## WORK TO COMPLETE
How many lines in this material include the string "Christen"? Answer with the number and nothing further.

## LISTED ENTRIES
+++
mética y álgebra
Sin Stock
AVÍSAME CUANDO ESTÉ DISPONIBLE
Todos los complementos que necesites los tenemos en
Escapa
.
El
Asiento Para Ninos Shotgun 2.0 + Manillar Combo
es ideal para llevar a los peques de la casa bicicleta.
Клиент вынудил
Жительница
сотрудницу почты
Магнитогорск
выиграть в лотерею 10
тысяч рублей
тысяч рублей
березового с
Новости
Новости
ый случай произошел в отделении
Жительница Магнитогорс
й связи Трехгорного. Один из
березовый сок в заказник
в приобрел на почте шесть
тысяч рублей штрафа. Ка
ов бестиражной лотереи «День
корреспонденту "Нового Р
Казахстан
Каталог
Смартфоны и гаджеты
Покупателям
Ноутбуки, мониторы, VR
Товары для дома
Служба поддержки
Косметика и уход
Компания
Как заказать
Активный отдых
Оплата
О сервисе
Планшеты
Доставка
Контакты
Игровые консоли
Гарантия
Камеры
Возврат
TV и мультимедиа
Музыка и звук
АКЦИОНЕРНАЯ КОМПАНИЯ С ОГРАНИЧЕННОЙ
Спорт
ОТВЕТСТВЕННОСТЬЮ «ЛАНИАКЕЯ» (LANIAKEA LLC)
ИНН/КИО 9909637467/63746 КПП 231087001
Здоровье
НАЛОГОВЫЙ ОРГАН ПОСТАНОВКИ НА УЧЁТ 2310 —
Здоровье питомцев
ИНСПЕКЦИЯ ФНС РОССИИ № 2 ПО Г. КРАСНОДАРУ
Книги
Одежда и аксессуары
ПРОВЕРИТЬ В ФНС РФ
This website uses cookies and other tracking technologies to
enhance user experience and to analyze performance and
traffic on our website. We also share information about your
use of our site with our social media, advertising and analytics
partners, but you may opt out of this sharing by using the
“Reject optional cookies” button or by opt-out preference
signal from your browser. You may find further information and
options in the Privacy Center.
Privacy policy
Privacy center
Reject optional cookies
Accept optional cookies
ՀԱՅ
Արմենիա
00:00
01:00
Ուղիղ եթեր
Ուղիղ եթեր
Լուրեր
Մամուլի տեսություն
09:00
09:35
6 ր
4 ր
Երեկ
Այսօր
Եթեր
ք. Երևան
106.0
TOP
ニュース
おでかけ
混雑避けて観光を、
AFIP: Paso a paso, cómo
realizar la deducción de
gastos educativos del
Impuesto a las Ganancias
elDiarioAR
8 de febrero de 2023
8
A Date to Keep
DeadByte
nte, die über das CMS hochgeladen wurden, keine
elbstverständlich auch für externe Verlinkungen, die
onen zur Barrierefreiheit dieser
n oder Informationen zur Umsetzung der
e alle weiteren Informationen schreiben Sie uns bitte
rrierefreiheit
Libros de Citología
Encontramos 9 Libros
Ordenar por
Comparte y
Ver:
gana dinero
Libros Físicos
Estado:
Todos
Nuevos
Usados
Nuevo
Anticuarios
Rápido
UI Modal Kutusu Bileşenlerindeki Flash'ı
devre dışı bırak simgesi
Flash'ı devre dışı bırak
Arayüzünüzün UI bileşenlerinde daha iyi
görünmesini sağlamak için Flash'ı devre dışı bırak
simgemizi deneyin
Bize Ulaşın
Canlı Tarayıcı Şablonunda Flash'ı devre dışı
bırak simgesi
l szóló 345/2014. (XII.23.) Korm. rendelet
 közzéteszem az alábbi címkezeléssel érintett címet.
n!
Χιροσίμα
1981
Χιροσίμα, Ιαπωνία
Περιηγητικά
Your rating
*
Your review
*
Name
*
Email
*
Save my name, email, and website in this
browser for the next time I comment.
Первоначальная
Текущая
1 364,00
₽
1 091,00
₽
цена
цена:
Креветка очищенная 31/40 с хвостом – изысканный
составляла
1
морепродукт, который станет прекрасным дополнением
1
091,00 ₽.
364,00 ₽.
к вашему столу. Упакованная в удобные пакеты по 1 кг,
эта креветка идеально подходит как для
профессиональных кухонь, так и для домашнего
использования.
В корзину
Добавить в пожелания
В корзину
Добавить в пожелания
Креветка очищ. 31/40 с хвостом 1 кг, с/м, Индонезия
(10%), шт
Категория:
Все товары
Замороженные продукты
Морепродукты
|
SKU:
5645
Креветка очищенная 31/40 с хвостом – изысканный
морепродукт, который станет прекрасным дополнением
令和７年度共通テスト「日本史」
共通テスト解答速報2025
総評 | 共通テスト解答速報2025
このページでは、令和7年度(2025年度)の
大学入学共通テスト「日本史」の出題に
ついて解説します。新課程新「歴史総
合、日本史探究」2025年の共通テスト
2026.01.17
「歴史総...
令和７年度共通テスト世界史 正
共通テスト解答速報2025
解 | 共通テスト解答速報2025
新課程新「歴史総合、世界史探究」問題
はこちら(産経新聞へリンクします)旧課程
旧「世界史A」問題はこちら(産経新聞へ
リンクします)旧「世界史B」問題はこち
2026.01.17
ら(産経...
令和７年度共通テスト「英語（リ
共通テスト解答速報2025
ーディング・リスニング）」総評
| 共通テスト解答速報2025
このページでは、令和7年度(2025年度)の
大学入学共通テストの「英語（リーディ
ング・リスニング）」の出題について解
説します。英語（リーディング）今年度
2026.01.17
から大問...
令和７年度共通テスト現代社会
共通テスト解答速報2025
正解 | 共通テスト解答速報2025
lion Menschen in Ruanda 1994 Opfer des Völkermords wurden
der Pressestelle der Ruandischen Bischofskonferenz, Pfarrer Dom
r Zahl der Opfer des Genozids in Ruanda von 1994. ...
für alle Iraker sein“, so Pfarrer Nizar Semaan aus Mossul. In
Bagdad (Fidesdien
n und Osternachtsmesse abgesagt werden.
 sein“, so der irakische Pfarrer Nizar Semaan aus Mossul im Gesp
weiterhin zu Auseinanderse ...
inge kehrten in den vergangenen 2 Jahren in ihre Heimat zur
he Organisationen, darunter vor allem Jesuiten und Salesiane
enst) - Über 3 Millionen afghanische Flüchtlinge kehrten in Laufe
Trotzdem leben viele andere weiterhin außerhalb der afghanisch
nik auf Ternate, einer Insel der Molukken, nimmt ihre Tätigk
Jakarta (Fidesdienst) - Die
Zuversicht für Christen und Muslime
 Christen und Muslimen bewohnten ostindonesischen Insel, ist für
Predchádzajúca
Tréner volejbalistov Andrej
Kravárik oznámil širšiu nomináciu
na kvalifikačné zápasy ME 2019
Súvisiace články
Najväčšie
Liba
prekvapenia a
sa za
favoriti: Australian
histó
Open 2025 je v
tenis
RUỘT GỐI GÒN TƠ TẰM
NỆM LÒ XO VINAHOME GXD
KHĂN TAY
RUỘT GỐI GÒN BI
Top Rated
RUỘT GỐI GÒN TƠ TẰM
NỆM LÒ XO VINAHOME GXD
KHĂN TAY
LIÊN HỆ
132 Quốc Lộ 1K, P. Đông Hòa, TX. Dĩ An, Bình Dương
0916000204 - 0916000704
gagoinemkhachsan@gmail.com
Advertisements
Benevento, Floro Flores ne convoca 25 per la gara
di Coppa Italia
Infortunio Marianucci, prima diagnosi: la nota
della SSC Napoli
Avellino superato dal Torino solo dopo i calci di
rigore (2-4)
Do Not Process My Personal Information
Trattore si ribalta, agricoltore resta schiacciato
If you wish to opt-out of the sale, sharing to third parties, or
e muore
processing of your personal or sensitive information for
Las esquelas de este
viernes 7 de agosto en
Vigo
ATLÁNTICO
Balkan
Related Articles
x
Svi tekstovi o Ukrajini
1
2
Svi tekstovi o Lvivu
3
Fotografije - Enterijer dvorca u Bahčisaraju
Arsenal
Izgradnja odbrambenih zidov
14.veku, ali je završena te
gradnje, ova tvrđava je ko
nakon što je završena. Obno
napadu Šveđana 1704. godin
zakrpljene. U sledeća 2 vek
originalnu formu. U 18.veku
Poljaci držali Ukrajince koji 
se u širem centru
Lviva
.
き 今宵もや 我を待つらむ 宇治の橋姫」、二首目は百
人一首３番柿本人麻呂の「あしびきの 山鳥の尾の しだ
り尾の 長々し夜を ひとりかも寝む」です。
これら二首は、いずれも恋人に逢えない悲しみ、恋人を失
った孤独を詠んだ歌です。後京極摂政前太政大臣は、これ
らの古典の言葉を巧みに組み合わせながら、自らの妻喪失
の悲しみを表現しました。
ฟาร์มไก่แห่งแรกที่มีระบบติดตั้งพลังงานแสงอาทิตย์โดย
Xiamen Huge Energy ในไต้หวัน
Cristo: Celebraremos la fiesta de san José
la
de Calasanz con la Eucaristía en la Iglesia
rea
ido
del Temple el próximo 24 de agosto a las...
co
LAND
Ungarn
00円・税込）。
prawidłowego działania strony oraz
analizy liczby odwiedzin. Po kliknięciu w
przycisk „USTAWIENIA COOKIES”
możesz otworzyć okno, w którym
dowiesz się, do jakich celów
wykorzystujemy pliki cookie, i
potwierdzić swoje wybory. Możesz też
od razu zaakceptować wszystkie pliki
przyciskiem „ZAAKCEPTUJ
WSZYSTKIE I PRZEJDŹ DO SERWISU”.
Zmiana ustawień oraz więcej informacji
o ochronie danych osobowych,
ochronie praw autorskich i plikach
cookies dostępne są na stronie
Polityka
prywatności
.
+++
## YOUR RESPONSE
2